(Document layout analysis data)
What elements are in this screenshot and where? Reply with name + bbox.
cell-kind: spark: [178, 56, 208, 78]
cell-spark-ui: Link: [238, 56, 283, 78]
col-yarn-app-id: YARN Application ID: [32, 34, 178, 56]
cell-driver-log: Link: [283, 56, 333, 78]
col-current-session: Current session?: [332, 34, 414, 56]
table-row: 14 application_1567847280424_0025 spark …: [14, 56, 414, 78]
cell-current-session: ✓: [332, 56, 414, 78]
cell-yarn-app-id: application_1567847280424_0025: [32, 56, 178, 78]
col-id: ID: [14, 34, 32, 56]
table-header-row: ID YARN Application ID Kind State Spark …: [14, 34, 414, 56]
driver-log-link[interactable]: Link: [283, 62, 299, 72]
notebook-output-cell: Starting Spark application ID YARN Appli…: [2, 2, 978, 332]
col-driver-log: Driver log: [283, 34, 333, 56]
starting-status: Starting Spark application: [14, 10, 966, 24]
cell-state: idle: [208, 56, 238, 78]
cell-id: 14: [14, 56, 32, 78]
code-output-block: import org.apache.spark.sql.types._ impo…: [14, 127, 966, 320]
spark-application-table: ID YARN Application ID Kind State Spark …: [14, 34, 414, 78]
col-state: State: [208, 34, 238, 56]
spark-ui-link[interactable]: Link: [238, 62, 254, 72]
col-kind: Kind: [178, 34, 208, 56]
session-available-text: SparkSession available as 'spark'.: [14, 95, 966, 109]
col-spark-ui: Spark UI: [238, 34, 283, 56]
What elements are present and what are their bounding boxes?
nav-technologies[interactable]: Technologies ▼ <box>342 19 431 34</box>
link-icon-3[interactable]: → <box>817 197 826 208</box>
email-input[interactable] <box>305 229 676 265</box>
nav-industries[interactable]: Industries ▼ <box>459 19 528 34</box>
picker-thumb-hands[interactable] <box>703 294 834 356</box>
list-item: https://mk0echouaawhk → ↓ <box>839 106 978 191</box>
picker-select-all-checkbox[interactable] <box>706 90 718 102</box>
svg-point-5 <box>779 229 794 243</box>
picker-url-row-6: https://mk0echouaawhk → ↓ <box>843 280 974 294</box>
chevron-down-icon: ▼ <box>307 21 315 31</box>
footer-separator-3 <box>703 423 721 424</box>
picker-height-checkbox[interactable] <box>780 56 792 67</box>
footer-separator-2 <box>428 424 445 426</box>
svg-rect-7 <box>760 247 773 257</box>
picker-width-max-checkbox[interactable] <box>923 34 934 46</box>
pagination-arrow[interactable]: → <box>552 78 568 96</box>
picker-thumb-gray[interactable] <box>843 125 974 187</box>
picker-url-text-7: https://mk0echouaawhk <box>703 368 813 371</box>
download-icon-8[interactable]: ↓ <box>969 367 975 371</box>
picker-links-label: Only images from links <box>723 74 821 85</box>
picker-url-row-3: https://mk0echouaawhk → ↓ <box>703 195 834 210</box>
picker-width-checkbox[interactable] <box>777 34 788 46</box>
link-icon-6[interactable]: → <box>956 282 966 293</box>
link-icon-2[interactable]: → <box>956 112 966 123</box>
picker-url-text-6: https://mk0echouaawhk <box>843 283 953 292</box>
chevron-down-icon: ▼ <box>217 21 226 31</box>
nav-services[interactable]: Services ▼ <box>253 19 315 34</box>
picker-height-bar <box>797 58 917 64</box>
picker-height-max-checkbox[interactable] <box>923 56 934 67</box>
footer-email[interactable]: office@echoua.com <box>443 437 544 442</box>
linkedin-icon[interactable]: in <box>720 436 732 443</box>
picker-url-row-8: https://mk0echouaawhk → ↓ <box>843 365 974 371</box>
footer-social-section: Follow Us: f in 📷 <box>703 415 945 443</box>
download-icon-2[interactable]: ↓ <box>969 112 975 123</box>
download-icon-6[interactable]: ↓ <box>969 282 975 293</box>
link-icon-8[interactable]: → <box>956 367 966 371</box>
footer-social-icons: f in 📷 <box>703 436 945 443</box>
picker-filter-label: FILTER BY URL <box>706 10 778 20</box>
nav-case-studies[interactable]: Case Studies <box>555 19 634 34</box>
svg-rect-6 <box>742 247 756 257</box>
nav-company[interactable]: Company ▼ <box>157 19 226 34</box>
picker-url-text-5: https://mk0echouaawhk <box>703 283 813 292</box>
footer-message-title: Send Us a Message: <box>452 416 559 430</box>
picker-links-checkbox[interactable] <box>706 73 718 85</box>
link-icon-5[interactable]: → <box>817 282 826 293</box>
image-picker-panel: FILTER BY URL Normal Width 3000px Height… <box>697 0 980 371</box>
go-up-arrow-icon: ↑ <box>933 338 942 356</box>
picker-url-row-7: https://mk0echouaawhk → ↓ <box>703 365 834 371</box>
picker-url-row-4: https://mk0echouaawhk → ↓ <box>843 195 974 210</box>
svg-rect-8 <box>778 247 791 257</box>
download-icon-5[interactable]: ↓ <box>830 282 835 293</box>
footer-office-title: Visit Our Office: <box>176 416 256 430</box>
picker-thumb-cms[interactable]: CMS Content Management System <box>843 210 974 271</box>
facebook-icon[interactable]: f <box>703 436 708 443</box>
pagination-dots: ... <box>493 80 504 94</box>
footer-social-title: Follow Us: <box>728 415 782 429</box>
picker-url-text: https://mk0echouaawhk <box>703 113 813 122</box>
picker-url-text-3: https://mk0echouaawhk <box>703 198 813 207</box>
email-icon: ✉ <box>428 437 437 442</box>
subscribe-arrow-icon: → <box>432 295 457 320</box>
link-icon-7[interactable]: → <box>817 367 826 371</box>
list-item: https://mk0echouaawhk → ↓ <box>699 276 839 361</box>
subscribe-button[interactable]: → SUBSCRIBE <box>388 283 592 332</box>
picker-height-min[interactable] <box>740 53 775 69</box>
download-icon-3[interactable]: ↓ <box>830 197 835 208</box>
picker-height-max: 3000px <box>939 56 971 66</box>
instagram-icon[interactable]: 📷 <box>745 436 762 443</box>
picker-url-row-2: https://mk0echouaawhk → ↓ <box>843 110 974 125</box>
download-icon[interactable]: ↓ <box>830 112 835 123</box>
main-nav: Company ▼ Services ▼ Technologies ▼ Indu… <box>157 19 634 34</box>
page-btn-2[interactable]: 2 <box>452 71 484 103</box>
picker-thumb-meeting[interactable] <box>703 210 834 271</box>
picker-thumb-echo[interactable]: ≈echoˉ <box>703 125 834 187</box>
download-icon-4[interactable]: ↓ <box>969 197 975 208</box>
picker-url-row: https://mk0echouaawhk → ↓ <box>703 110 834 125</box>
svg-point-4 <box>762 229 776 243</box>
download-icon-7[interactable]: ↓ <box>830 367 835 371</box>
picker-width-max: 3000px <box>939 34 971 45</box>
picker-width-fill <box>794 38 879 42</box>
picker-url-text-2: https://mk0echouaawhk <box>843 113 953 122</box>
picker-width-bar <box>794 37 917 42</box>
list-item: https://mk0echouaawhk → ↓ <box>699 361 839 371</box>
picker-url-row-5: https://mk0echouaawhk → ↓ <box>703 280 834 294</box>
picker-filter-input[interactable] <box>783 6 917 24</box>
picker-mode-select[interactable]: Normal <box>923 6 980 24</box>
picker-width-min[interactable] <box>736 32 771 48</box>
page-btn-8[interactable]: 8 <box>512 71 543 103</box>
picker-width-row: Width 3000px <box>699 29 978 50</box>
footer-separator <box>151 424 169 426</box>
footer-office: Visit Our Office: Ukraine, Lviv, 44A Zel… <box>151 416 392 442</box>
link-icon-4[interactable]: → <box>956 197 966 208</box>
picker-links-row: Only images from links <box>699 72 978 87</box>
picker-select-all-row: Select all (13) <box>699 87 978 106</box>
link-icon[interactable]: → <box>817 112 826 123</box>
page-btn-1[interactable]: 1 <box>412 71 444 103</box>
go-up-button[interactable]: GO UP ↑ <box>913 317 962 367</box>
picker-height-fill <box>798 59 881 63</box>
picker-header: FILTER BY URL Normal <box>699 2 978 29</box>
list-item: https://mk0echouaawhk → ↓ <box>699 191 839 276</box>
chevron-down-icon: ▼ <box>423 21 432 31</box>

> WHAT THE TASK REQUIRES
Gather up every line in the data above that contains the word "fill", copying each one.

> SOLUTION FOR THIS EXERCISE
picker-width-fill <box>794 38 879 42</box>
picker-height-fill <box>798 59 881 63</box>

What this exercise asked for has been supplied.